*EXERCISE OBJECTIVE*. Restate the listing below word for word; no pictures belong in the copy.

*MATERIAL FOR THE TASK*.
================

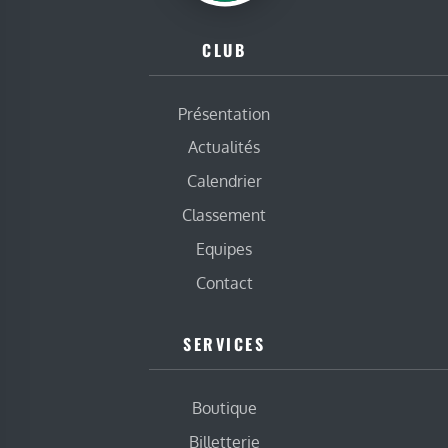
CLUB
Présentation
Actualités
Calendrier
Classement
Equipes
Contact
SERVICES
Boutique
Billetterie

================

*EXERCISE SOLUTION*.
CLUB
Présentation
Actualités
Calendrier
Classement
Equipes
Contact
SERVICES
Boutique
Billetterie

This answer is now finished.